Teorie del tutto di John Barrow è uno dei primi libri di divulgazione che abbia mai letto (era il 1992!). Quando uno decide di fare lo scienziato solitamente non ha molto tempo per leggere esposizioni non tecniche di teorie scientifiche. Gli sembra sempre di leggere la “versione per bambini” della cosa vera, quella su cui dovrebbe lavorare se avesse altro tempo da dedicare alla scienza, oltre a quello sprecato per produrre dei piccoli progressi infinitesimali nel proprio ristretto ambito di ricerca. Eppure, se so qualcosa, in questo momento un ricordo confuso, sulla teoria delle stringhe, sui problemi cosmologici, e poi su alcune questioni di fondo della filosofia matematica, il principio antropico e la matematicità dell’universo, è proprio per la lettura dei libri di divulgazione di questo collega britannico di pochi anni più grande di me.

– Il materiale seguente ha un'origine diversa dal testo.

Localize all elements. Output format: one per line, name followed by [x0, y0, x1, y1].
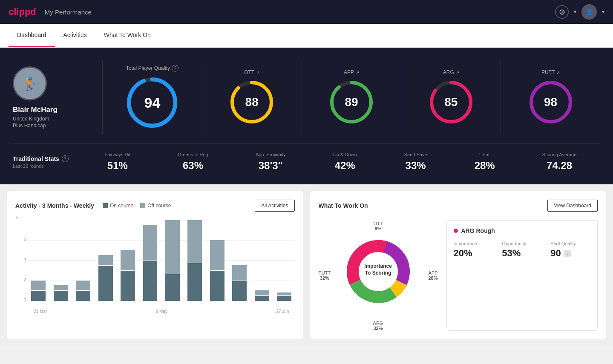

Questo libro, 1+1 non fa (sempre) 2. Una lezione di matematica, non è un libro come gli altri. Si legge in poche ore, è come una lunga chiacchierata con un amico che racconta qualcosa sui numeri, sulle domande su cui ha riflettuto per tutta la vita, sul senso del fare matematica e del ricercare le leggi matematiche che governano il mondo. Si parte dai numeri, dal significato del contare, da cosa abbia voluto dire arrivare all’astrazione dei numeri per tutta l’umanità. Certo, tutti i sistemi di numerazione al mondo, ma più in generale tutta la nostra scienza e tecnologia, poggiano su questo semplice fatto di addizionare uno a uno. All’inizio non doveva essere semplice riuscire a concettualizzare il concetto di numero. Popoli come gli indigeni della British Columbia avevano, per esempio, parole diverse per diversi oggetti. Le parole che si riferivano alle quantità uno e due cambiavano a seconda che si riferissero a oggetti piatti o curvi, uomini, oggetti lunghi, canoe o misure. Per contare come facciamo noi, bisogna avere l’idea di “una cosa” che sommata a “una cosa” venga vista come “due cose”. Da qui parte il ragionamento di Barrow, che non vuole essere sistematico e nemmeno dettagliato. È un libro pieno di suggestioni e di echi, che fa venire voglia di saperne di più, che accenna ad alcuni snodi importanti del pensiero matematico, li connette tra loro, ma lascia a noi il compito di approfondire. Si parla del contare e delle basi, quando 1+1 può fare 10, di come la somma di due vettori unitari possa fare 2 o 0 o altro ancora, della definizione di numero da Frege a Peano, e della celebre dimostrazione di Whitehead e Russell, che dura per centinaia di pagine nei loro Principia Mathematica, del fatto che 1+1=2.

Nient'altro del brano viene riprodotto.